If all goes well, renovations should be finished by my birthday (August 27, fingers crossed) so I should have some great photos to post by then. Otherwise, expect some of the usual stream-of-consciousness ramblings and photos to tide you over.

Most of the things on this list are things I would have held myself back from if I’d stayed in the same place life was going last year. I was disappearing. I was hiding from life. I was shying away from everything I really wanted because my insides were full of conflict and doubt.

NO MORE!

  • YES to knowing better so I can do better
  • YES to saying lots of YES, but knowing when to say NO so that I can take the time to recharge

Just so much YES. It feels so good each time I say it.

 

I’ve mentioned a few times my new found affinity for audio books. So far I’ve stayed in the genres of motivation/self-help and autobiography. I’ve discovered that I’m really not a big fan of fiction. I enjoy good storytelling, but I like it more if it’s plausible. I think that’s why I just can’t wrap my brain around all that Game of Thrones and Walking Dead nonsense. The people are so dirty and the subject matter is so violent. I like characters, but I enjoy even more if they’re actually real. What ever happened to real life heroes?

In the past few months I’ve powered through the autobiographies of Neil Patrick Harris, George Watsky, Sara Bareilles, and Amy Poehler. (Yes, I realize what an eclectic mix this is.) I was shocked at myself for not being able to get through Tina Fey‘s autobiography as easily (it’s still waiting), but these were enjoyable for a myriad of different reasons. NPH is a brilliant storyteller, but the “Choose Your Own Adventure” format proved a bit confusing for an audiobook, even though the content was entertaining. I enjoyed hearing Watsky’s winding tales of the road and everything in between. I’ve seen Watsky live twice and met him in person once. He seems like a complicated guy and a tad difficult to get to know. Reading his memoir gave me a lot of insight and a few laughs.

The Sara Bareilles memoir was a hidden gem. She sings at the beginning of each chapter and tells stories with such aplomb that you will find yourself laughing one minute and in tears the next. It’s clear that she appreciates her fans and that she’s one of those rare artists that simply doesn’t take anything for granted. ALSO if you’re patient enough to wait through all the ending credits, there are absolutely priceless bloopers and outtakes that leave you laughing… and wanting her in your circle of friends.

But my favorite was Amy Poehler. She’s humble and adorable and she makes no qualms of telling you her shortcomings in a way that will tell you she’s actually just like you.

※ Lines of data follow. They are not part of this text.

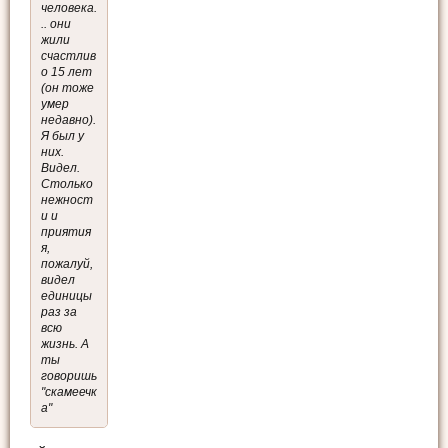
человека.
.. они
жили
счастлив
о 15 лет
(он тоже
умер
недавно).
Я был у
них.
Видел.
Столько
нежност
и и
приятия
я,
пожалуй,
видел
единицы
раз за
всю
жизнь. А
ты
говоришь
"скамеечк
а"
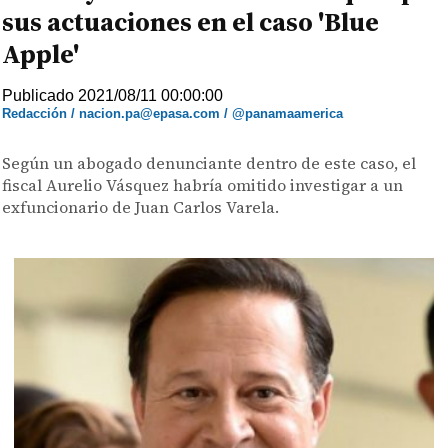
sus actuaciones en el caso 'Blue
Apple'
Publicado 2021/08/11 00:00:00
Redacción / nacion.pa@epasa.com / @panamaamerica
Según un abogado denunciante dentro de este caso, el
fiscal Aurelio Vásquez habría omitido investigar a un
exfuncionario de Juan Carlos Varela.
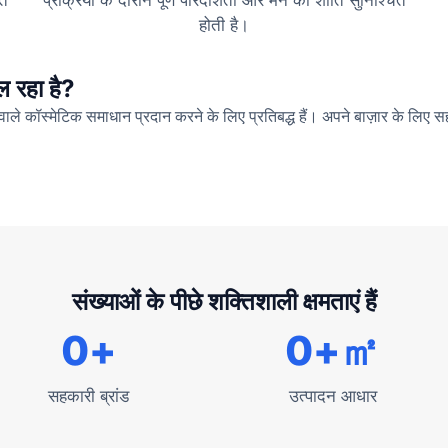
होती है।
ल रहा है?
 वाले कॉस्मेटिक समाधान प्रदान करने के लिए प्रतिबद्ध हैं। अपने बाज़ार के लिए सह
संख्याओं के पीछे शक्तिशाली क्षमताएं हैं
0
+
0
+㎡
सहकारी ब्रांड
उत्पादन आधार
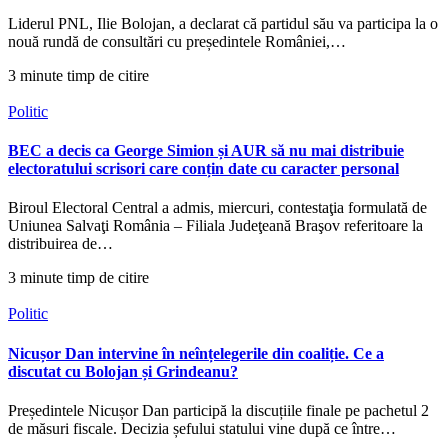
Liderul PNL, Ilie Bolojan, a declarat că partidul său va participa la o
nouă rundă de consultări cu președintele României,…
3 minute timp de citire
Politic
BEC a decis ca George Simion și AUR să nu mai distribuie
electoratului scrisori care conțin date cu caracter personal
Biroul Electoral Central a admis, miercuri, contestaţia formulată de
Uniunea Salvaţi România – Filiala Judeţeană Braşov referitoare la
distribuirea de…
3 minute timp de citire
Politic
Nicușor Dan intervine în neînțelegerile din coaliție. Ce a
discutat cu Bolojan și Grindeanu?
Președintele Nicușor Dan participă la discuțiile finale pe pachetul 2
de măsuri fiscale. Decizia șefului statului vine după ce între…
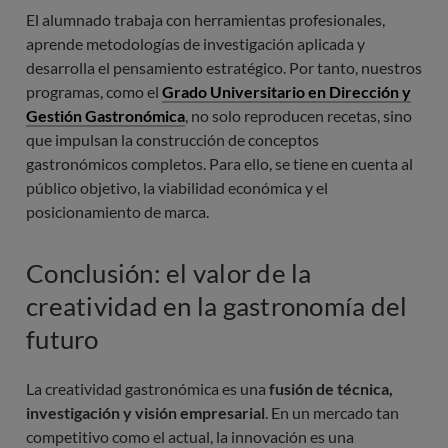
El alumnado trabaja con herramientas profesionales,
aprende metodologías de investigación aplicada y
desarrolla el pensamiento estratégico. Por tanto, nuestros
programas, como el
Grado Universitario en Dirección y
Gestión Gastronómica
, no solo reproducen recetas, sino
que impulsan la construcción de conceptos
gastronómicos completos. Para ello, se tiene en cuenta al
público objetivo, la viabilidad económica y el
posicionamiento de marca.
Conclusión: el valor de la
creatividad en la gastronomía del
futuro
La creatividad gastronómica es una
fusión de técnica,
investigación y visión empresarial
. En un mercado tan
competitivo como el actual, la innovación es una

She talks about her love/hate relationship with her cell phone, her pregnancy (and its bad timing with the Jon Hamm SNL episode), the upright citizens brigade, learning to take responsibility for her actions and apologies, SNL, Tina, Seth, her divorce, Parks & Recreation, and the TSA agent who located her laptop when she thought this book might never be published (and she attached her pic in the PDF). I enjoyed every one of her stories, and the celebrity cameos (I’m looking at you Kathleen Turner). It’s obvious that she has a lot of friends in the business who would do anything for her. And that’s saying something.

The next book I had decided to read is “Big Magic” by Elizabeth Gilbert. I’d chosen the audio book because the paperback was sent to me in a subscription box I receive monthly for Female Entrepreneurs. The reviews by other group members looked promising, so I thought I’d give it a whirl.

DEAR LORD NO! THAT WOMAN IS CRAZY! I’m only on Chapter 3 and I feel like she’s attempting to indoctrinate me with some crazy hippy commune thinking. She says that one person can have a big idea and transmit that same idea to another person simply by touch. We are just conduits for ideas as if they just whiz about looking for someone to enact them. If we aren’t ready for a big idea, if it isn’t the idea’s time, it will move on and find another conduit… or possibly come back to us when we’re ready. WHAT?!?!?

ur7ip

Yep, she’s nuts. I may be returning that title for some new hotness.

Can Jen Sincero write another book? I gobbled up the first two at warp speed. Maybe I’ll re-read them… because they were BADASS.